*Task to carry out*. Of the material below, only the lines from the line containing "Find regions matching right heart ventricle." down to the line containing "Here is an image." belong in the answer, written out exactly.

*Supplied records*.
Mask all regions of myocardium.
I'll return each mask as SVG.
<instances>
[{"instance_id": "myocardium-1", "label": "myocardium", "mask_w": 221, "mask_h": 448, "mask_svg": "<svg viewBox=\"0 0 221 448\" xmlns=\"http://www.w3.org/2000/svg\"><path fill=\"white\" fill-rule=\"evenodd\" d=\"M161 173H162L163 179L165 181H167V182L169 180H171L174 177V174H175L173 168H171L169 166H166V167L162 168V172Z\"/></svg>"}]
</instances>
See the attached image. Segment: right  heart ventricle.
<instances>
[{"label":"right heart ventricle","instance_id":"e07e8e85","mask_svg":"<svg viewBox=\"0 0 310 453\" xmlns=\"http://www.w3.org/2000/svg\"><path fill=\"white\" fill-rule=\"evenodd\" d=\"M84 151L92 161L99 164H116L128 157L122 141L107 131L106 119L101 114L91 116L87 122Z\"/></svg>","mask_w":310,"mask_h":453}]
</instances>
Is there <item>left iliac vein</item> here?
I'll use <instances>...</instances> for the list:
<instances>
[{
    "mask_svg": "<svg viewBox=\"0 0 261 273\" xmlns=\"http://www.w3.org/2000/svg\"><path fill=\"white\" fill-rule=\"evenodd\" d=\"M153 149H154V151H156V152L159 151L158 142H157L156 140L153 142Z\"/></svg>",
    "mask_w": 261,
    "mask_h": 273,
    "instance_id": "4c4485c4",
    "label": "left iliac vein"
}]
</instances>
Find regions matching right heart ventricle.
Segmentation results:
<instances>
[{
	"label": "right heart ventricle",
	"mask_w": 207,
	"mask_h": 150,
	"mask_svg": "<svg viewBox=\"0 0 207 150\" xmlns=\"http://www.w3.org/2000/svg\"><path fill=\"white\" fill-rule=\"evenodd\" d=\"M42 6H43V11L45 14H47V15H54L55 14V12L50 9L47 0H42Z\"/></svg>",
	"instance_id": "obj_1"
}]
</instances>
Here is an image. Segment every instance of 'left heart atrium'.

--

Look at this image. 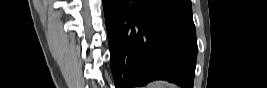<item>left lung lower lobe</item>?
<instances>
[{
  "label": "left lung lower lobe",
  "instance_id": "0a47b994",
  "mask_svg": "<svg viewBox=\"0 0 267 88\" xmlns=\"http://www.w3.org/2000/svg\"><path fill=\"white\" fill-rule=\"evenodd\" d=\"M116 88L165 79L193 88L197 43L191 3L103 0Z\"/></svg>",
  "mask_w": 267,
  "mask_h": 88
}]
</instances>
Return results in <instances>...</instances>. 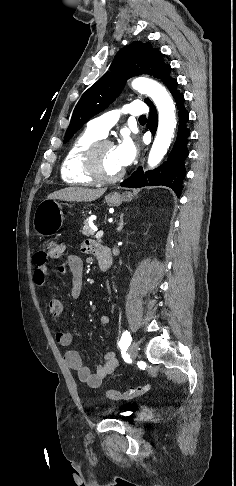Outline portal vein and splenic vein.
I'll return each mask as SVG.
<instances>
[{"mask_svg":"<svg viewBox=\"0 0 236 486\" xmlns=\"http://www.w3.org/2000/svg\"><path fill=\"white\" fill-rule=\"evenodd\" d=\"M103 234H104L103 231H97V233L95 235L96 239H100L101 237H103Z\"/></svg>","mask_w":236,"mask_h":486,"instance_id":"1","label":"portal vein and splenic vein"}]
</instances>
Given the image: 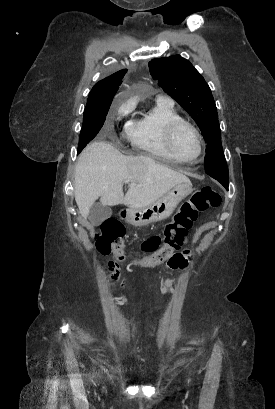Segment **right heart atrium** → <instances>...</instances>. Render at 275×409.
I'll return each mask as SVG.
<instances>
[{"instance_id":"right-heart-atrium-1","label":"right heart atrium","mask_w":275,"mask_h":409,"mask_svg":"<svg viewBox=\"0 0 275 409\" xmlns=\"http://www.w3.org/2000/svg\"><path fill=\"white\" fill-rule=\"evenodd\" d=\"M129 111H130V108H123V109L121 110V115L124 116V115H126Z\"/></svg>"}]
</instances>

*Result of the task*.
Find regions matching right heart ventricle.
Segmentation results:
<instances>
[{
	"label": "right heart ventricle",
	"mask_w": 207,
	"mask_h": 150,
	"mask_svg": "<svg viewBox=\"0 0 207 150\" xmlns=\"http://www.w3.org/2000/svg\"><path fill=\"white\" fill-rule=\"evenodd\" d=\"M42 6H43V11L45 14H47V15H54L55 14V12L50 9L47 0H42Z\"/></svg>",
	"instance_id": "obj_1"
}]
</instances>
Here is an image. Segment every instance of 'left heart atrium'.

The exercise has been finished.